PROMPT
Identify the line in which "24 OCT 2011" appears, then reproduce that line and all remaining lines of the records word for word.

+++

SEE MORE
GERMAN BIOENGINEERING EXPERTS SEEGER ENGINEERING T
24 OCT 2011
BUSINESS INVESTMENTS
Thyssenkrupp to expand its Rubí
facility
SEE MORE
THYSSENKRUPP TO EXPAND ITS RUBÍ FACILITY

+++

OUTPUT OF THE TASK
24 OCT 2011
BUSINESS INVESTMENTS
Thyssenkrupp to expand its Rubí
facility
SEE MORE
THYSSENKRUPP TO EXPAND ITS RUBÍ FACILITY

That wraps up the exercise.